Aleksander Smolar Explained

Aleksander Smolar (born 10 December 1940 in Białystok) is a Polish writer, political activist and adviser, vice-president of Institute for Human Sciences and president of the Stefan Batory Foundation. He is son of prominent communist activist Grzegorz Smolar.

Biography

Between 1954 and 1957 Smolar belonged to the Polish communist youth organization Union of Polish Youth (Związek Młodzieży Polskiej) and then, until 1964, to the Union of Socialist Youth .

Smolar began his studies at the Warsaw Politechnic but soon transferred to Warsaw University to study sociology and economics. In 1962 he joined the Political Discussion Club initiated by Karol Modzelewski. He graduated in 1964.

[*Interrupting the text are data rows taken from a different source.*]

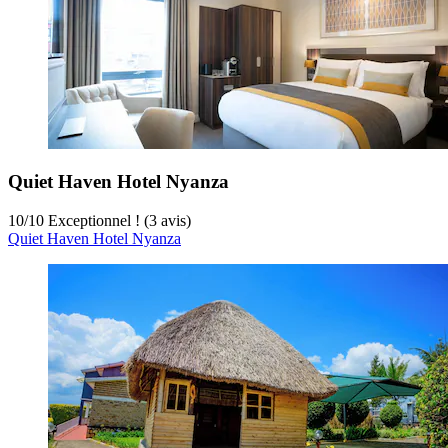
Quiet Haven Hotel Nyanza
10
/
10
Exceptionnel ! (3 avis)
Quiet Haven Hotel Nyanza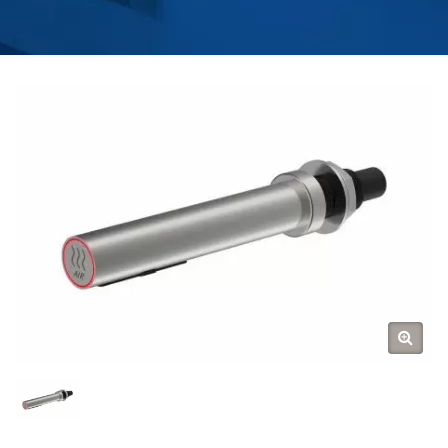
DO RĄK | PRODUCENT
KRANÓW DO KUCHNI I
ŁAZIENKI | HOKWANG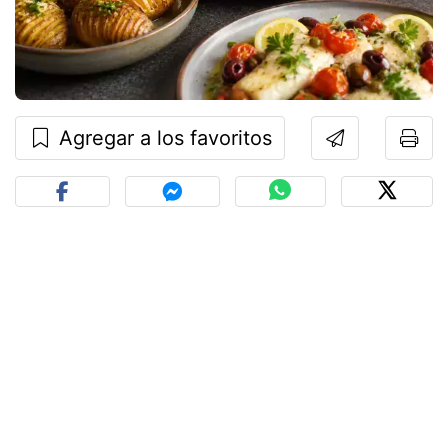
Agregar a los favoritos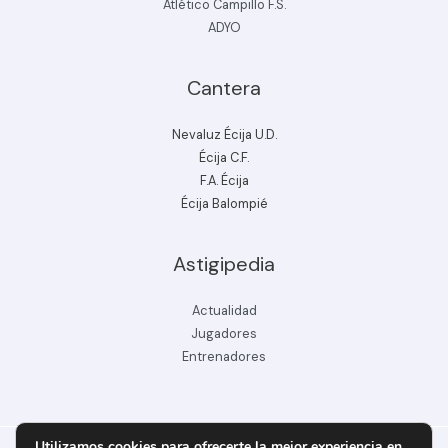
Atlético Campillo F.S.
ADYO
Cantera
Nevaluz Écija U.D.
Écija C.F.
F.A. Écija
Écija Balompié
Astigipedia
Actualidad
Jugadores
Entrenadores
Utilizamos cookies para ofrecerte la mejor experiencia en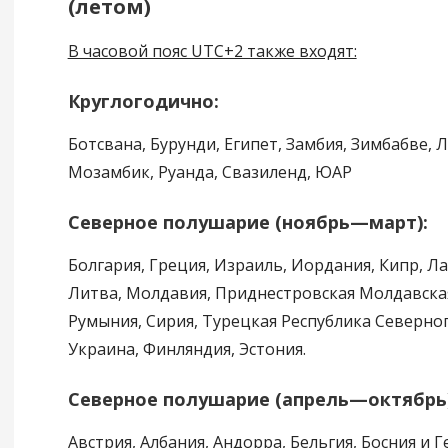
(летом)
В часовой пояс UTC+2 также входят:
Круглогодично:
Ботсвана, Бурунди, Египет, Замбия, Зимбабве, 
Мозамбик, Руанда, Свазиленд, ЮАР
Северное полушарие (ноябрь—март):
Болгария, Греция, Израиль, Иордания, Кипр, Ла
Литва, Молдавия, Приднестровская Молдавская
Румыния, Сирия, Турецкая Республика Северног
Украина, Финляндия, Эстония.
Северное полушарие (апрель—октябрь)
Австрия, Албания, Андорра, Бельгия, Босния и 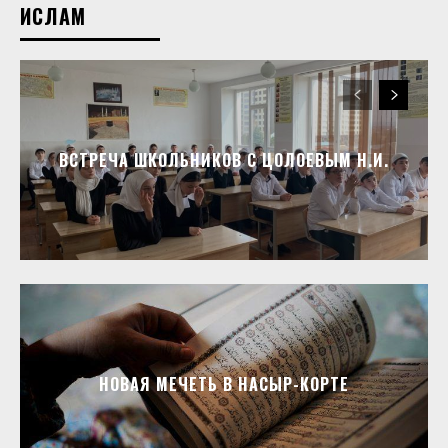
ИСЛАМ
ВСТРЕЧА ШКОЛЬНИКОВ С ЦОЛОЕВЫМ Н.И.
НОВАЯ МЕЧЕТЬ В НАСЫР-КОРТЕ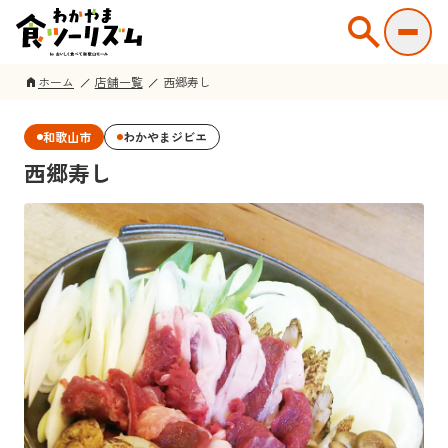
search
ホーム
店舗一覧
西郷寿し
home
和歌山市
わかやまジビエ
西郷寿し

He continued his studies, serving as a research assistant to Włodzimierz Brus in the Political Economy Department at Warsaw University. He was a member of the communist Polish United Workers' Party (PZPR) which ruled Poland and served as a vice-secretary of the committee of the party in the Political Economy Department at his school. He was removed from the party for publicly defending Leszek Kołakowski, a Polish revisionist Marxist philosopher who was critical of Marxism–Leninism.

Smolar took part in the March 1968 events, a series of protests by students and young factory workers against the repressive nature of the communist party in Poland. He was arrested and imprisoned until February 1969. He was expelled from the university and after being released from prison worked in heavy industry. In 1971 he emigrated from Poland, going to Italy, United Kingdom and France. Eventually he began working for Centre National de l Recherche Scientifique in Paris. In 1973 he began publishing a quarterly political journal Aneks, which he continued until 1990. He served as a spokesperson for the Workers' Defence Committee (Komitet Obrony Robotników) a civil society group which aided the families of workers who were being persecuted by the communist authorities. He also served as a representative of the Committee for Social Self-Defense KOR (Komitet Samoobrony Społecznej KOR) abroad.

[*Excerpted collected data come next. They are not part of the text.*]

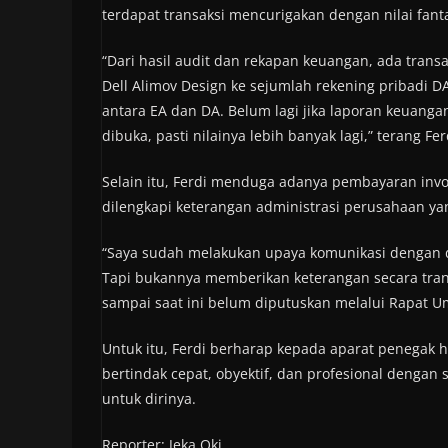
terdapat transaksi mencurigakan dengan nilai fanta
“Dari hasil audit dan rekapan keuangan, ada transa
Dell Alimov Design ke sejumlah rekening pribadi 
antara EA dan DA. Belum lagi jika laporan keuan
dibuka, pasti nilainya lebih banyak lagi,” terang Fer
Selain itu, Ferdi menduga adanya pembayaran invoi
dilengkapi keterangan administrasi perusahaan yan
“Saya sudah melakukan upaya komunikasi dengan di
Tapi bukannya memberikan keterangan secara tran
sampai saat ini belum diputuskan melalui Rapat 
Untuk itu, Ferdi berharap kepada aparat penegak 
bertindak cepat, obyektif, dan profesional denga
untuk dirinya.
Reporter: Jeka Oki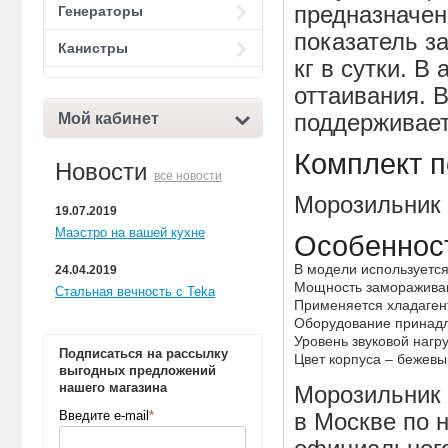
предназначен
Генераторы
показатель з
Канистры
кг в сутки. В
оттаивания. 
Мой кабинет
поддерживает
Комплект п
Новости
все новости
Морозильник 
19.07.2019
Маэстро на вашей кухне
Особеннос
В модели используется
24.04.2019
Мощность замораживани
Стальная вечность с Teka
Применяется хладаген
Оборудование принадле
Уровень звуковой нагру
Подписаться на рассылку
Цвет корпуса – бежевы
выгодных предложений
нашего магазина
Морозильник 
Введите e-mail
*
в Москве по н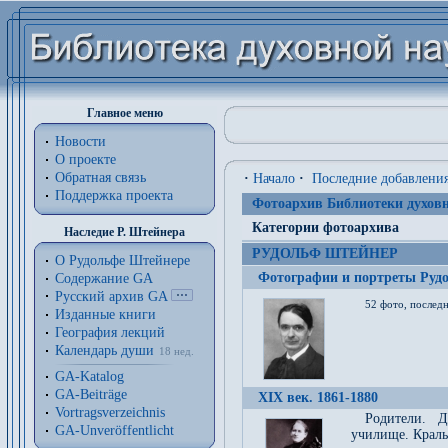
Главное меню
Новости
О проекте
Обратная связь
·
Начало
·
Последние добавлени
Поддержка проекта
Фотоархив Библиотеки духовн
Категории фотоархива
Наследие Р. Штейнера
РУДОЛЬФ ШТЕЙНЕР
О Рудольфе Штейнере
Фотографии и портреты Руд
Содержание GA
Русский архив GA
52 фото, последн
Изданные книги
География лекций
Календарь души
18 нед.
GA-Katalog
GA-Beiträge
XIX век. 1861-1880
Vortragsverzeichnis
Родители. Д
GA-Unveröffentlicht
училище. Краль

After the fall of communism in 1989 in Poland, Smolar served as an adviser to the first non-communist prime minister of Poland, Tadeusz Mazowiecki, and then to prime minister Hanna Suchocka. He was in the leadership of the Democratic Union (Unia Demokratyczna) party, as well as the successor Freedom Union (Unia Wolności).

In 1990 he was named president of the Stefan Batory Foundation. He serves on the board of the European Council on Foreign Relations and is a vice president of the Institute for Human Sciences in Vienna.